What you should do
Output every entry exactly as written.

*** Opening of Input for this task ***

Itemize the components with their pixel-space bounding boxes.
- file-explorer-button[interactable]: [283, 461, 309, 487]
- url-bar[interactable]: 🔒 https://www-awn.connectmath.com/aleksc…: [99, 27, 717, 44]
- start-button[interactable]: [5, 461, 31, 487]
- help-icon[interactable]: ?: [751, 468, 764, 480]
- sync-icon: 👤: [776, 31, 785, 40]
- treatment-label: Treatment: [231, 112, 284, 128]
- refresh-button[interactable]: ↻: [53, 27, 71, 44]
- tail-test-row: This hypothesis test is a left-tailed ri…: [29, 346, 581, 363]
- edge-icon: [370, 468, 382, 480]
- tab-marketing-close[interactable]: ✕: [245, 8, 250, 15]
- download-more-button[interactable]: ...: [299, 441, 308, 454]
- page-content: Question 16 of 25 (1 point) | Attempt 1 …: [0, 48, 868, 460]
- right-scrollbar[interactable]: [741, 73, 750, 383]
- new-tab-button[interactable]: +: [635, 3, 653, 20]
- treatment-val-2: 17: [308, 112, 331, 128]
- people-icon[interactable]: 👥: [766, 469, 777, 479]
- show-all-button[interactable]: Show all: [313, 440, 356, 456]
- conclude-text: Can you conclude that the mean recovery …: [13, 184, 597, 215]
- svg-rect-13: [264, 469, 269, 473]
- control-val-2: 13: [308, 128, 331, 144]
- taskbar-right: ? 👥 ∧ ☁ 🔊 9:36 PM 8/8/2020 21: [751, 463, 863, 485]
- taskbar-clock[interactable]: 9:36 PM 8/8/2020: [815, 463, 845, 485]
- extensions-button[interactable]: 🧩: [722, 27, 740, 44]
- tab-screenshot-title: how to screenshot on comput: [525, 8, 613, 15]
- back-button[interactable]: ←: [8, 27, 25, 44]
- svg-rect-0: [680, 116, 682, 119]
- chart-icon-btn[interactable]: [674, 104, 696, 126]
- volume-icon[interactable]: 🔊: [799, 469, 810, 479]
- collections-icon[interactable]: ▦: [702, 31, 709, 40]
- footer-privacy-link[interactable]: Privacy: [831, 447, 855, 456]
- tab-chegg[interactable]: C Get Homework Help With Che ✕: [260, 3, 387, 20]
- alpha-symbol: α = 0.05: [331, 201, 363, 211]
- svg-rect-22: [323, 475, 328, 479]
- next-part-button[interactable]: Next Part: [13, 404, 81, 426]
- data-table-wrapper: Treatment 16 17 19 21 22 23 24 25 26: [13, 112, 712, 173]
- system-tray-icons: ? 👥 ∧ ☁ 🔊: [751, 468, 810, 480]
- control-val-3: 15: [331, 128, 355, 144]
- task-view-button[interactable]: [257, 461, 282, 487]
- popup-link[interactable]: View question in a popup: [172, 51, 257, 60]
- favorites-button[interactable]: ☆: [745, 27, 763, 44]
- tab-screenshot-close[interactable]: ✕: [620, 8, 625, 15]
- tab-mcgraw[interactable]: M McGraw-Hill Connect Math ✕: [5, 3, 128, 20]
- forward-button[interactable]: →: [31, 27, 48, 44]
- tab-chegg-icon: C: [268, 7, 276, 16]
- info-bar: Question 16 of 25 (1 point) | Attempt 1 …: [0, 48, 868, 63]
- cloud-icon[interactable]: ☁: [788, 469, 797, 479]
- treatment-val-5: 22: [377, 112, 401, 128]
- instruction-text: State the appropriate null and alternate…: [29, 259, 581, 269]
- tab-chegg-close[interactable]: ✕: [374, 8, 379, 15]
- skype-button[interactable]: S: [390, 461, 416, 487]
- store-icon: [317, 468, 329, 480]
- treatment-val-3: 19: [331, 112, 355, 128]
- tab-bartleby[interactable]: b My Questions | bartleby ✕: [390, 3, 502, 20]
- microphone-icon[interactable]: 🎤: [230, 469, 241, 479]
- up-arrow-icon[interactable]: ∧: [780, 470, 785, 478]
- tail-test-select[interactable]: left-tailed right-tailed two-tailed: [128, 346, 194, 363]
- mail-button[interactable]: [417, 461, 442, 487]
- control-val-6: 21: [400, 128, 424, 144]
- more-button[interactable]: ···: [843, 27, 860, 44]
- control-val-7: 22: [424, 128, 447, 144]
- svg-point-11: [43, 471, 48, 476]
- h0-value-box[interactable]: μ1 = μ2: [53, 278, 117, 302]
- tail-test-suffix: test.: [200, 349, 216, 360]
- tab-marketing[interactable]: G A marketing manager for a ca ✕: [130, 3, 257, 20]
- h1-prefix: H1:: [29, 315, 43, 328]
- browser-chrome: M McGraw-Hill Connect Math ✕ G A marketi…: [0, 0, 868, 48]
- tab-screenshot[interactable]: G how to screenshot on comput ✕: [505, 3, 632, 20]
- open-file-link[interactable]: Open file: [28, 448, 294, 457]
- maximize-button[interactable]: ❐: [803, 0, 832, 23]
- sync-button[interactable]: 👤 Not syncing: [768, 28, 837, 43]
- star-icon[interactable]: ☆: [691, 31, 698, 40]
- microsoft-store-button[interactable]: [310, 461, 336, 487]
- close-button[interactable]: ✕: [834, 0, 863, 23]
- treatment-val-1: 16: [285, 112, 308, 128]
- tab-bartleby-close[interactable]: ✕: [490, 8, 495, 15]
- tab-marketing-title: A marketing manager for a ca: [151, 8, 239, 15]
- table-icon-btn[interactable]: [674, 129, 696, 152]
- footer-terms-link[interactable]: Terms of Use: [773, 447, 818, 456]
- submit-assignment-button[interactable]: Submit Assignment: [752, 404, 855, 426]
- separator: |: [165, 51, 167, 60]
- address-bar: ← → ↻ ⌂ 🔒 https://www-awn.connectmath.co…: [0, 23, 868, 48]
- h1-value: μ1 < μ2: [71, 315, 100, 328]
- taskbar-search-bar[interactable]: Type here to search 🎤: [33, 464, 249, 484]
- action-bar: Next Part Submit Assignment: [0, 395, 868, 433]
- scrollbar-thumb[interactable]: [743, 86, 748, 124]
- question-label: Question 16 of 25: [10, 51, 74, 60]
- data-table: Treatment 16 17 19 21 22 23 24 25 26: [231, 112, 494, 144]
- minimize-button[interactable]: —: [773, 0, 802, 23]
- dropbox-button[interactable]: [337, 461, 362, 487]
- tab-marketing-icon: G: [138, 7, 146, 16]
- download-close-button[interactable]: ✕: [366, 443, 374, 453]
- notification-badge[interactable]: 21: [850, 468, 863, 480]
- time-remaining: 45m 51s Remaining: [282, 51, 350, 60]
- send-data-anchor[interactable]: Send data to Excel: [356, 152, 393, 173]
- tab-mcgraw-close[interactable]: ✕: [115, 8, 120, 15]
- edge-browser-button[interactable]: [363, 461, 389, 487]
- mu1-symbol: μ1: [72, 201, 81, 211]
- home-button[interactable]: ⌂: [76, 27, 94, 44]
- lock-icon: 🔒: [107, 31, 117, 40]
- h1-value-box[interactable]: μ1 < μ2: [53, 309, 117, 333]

*** Close of Input for this task ***

Exercise output
Itemize the components with their pixel-space bounding boxes.
- file-explorer-button[interactable]: [283, 461, 309, 487]
- url-bar[interactable]: 🔒 https://www-awn.connectmath.com/aleksc…: [99, 27, 717, 44]
- start-button[interactable]: [5, 461, 31, 487]
- help-icon[interactable]: ?: [751, 468, 764, 480]
- sync-icon: 👤: [776, 31, 785, 40]
- treatment-label: Treatment: [231, 112, 284, 128]
- refresh-button[interactable]: ↻: [53, 27, 71, 44]
- tail-test-row: This hypothesis test is a left-tailed ri…: [29, 346, 581, 363]
- edge-icon: [370, 468, 382, 480]
- tab-marketing-close[interactable]: ✕: [245, 8, 250, 15]
- download-more-button[interactable]: ...: [299, 441, 308, 454]
- page-content: Question 16 of 25 (1 point) | Attempt 1 …: [0, 48, 868, 460]
- right-scrollbar[interactable]: [741, 73, 750, 383]
- new-tab-button[interactable]: +: [635, 3, 653, 20]
- treatment-val-2: 17: [308, 112, 331, 128]
- people-icon[interactable]: 👥: [766, 469, 777, 479]
- show-all-button[interactable]: Show all: [313, 440, 356, 456]
- conclude-text: Can you conclude that the mean recovery …: [13, 184, 597, 215]
- svg-rect-13: [264, 469, 269, 473]
- control-val-2: 13: [308, 128, 331, 144]
- taskbar-right: ? 👥 ∧ ☁ 🔊 9:36 PM 8/8/2020 21: [751, 463, 863, 485]
- taskbar-clock[interactable]: 9:36 PM 8/8/2020: [815, 463, 845, 485]
- extensions-button[interactable]: 🧩: [722, 27, 740, 44]
- tab-screenshot-title: how to screenshot on comput: [525, 8, 613, 15]
- back-button[interactable]: ←: [8, 27, 25, 44]
- svg-rect-0: [680, 116, 682, 119]
- chart-icon-btn[interactable]: [674, 104, 696, 126]
- volume-icon[interactable]: 🔊: [799, 469, 810, 479]
- collections-icon[interactable]: ▦: [702, 31, 709, 40]
- footer-privacy-link[interactable]: Privacy: [831, 447, 855, 456]
- tab-chegg[interactable]: C Get Homework Help With Che ✕: [260, 3, 387, 20]
- alpha-symbol: α = 0.05: [331, 201, 363, 211]
- svg-rect-22: [323, 475, 328, 479]
- next-part-button[interactable]: Next Part: [13, 404, 81, 426]
- data-table-wrapper: Treatment 16 17 19 21 22 23 24 25 26: [13, 112, 712, 173]
- system-tray-icons: ? 👥 ∧ ☁ 🔊: [751, 468, 810, 480]
- control-val-3: 15: [331, 128, 355, 144]
- task-view-button[interactable]: [257, 461, 282, 487]
- popup-link[interactable]: View question in a popup: [172, 51, 257, 60]
- favorites-button[interactable]: ☆: [745, 27, 763, 44]
- tab-screenshot-close[interactable]: ✕: [620, 8, 625, 15]
- tab-mcgraw[interactable]: M McGraw-Hill Connect Math ✕: [5, 3, 128, 20]
- forward-button[interactable]: →: [31, 27, 48, 44]
- tab-chegg-icon: C: [268, 7, 276, 16]
- info-bar: Question 16 of 25 (1 point) | Attempt 1 …: [0, 48, 868, 63]
- cloud-icon[interactable]: ☁: [788, 469, 797, 479]
- treatment-val-5: 22: [377, 112, 401, 128]
- instruction-text: State the appropriate null and alternate…: [29, 259, 581, 269]
- tab-chegg-close[interactable]: ✕: [374, 8, 379, 15]
- skype-button[interactable]: S: [390, 461, 416, 487]
- store-icon: [317, 468, 329, 480]
- treatment-val-3: 19: [331, 112, 355, 128]
- tab-bartleby[interactable]: b My Questions | bartleby ✕: [390, 3, 502, 20]
- microphone-icon[interactable]: 🎤: [230, 469, 241, 479]
- up-arrow-icon[interactable]: ∧: [780, 470, 785, 478]
- tail-test-select[interactable]: left-tailed right-tailed two-tailed: [128, 346, 194, 363]
- mail-button[interactable]: [417, 461, 442, 487]
- control-val-6: 21: [400, 128, 424, 144]
- more-button[interactable]: ···: [843, 27, 860, 44]
- control-val-7: 22: [424, 128, 447, 144]
- svg-point-11: [43, 471, 48, 476]
- h0-value-box[interactable]: μ1 = μ2: [53, 278, 117, 302]
- tail-test-suffix: test.: [200, 349, 216, 360]
- tab-marketing[interactable]: G A marketing manager for a ca ✕: [130, 3, 257, 20]
- h1-prefix: H1:: [29, 315, 43, 328]
- browser-chrome: M McGraw-Hill Connect Math ✕ G A marketi…: [0, 0, 868, 48]
- tab-screenshot[interactable]: G how to screenshot on comput ✕: [505, 3, 632, 20]
- open-file-link[interactable]: Open file: [28, 448, 294, 457]
- maximize-button[interactable]: ❐: [803, 0, 832, 23]
- sync-button[interactable]: 👤 Not syncing: [768, 28, 837, 43]
- star-icon[interactable]: ☆: [691, 31, 698, 40]
- microsoft-store-button[interactable]: [310, 461, 336, 487]
- close-button[interactable]: ✕: [834, 0, 863, 23]
- treatment-val-1: 16: [285, 112, 308, 128]
- tab-bartleby-close[interactable]: ✕: [490, 8, 495, 15]
- tab-marketing-title: A marketing manager for a ca: [151, 8, 239, 15]
- table-icon-btn[interactable]: [674, 129, 696, 152]
- footer-terms-link[interactable]: Terms of Use: [773, 447, 818, 456]
- submit-assignment-button[interactable]: Submit Assignment: [752, 404, 855, 426]
- separator: |: [165, 51, 167, 60]
- address-bar: ← → ↻ ⌂ 🔒 https://www-awn.connectmath.co…: [0, 23, 868, 48]
- h1-value: μ1 < μ2: [71, 315, 100, 328]
- taskbar-search-bar[interactable]: Type here to search 🎤: [33, 464, 249, 484]
- action-bar: Next Part Submit Assignment: [0, 395, 868, 433]
- scrollbar-thumb[interactable]: [743, 86, 748, 124]
- question-label: Question 16 of 25: [10, 51, 74, 60]
- data-table: Treatment 16 17 19 21 22 23 24 25 26: [231, 112, 494, 144]
- minimize-button[interactable]: —: [773, 0, 802, 23]
- dropbox-button[interactable]: [337, 461, 362, 487]
- tab-marketing-icon: G: [138, 7, 146, 16]
- download-close-button[interactable]: ✕: [366, 443, 374, 453]
- notification-badge[interactable]: 21: [850, 468, 863, 480]
- time-remaining: 45m 51s Remaining: [282, 51, 350, 60]
- send-data-anchor[interactable]: Send data to Excel: [356, 152, 393, 173]
- tab-mcgraw-close[interactable]: ✕: [115, 8, 120, 15]
- edge-browser-button[interactable]: [363, 461, 389, 487]
- mu1-symbol: μ1: [72, 201, 81, 211]
- home-button[interactable]: ⌂: [76, 27, 94, 44]
- lock-icon: 🔒: [107, 31, 117, 40]
- h1-value-box[interactable]: μ1 < μ2: [53, 309, 117, 333]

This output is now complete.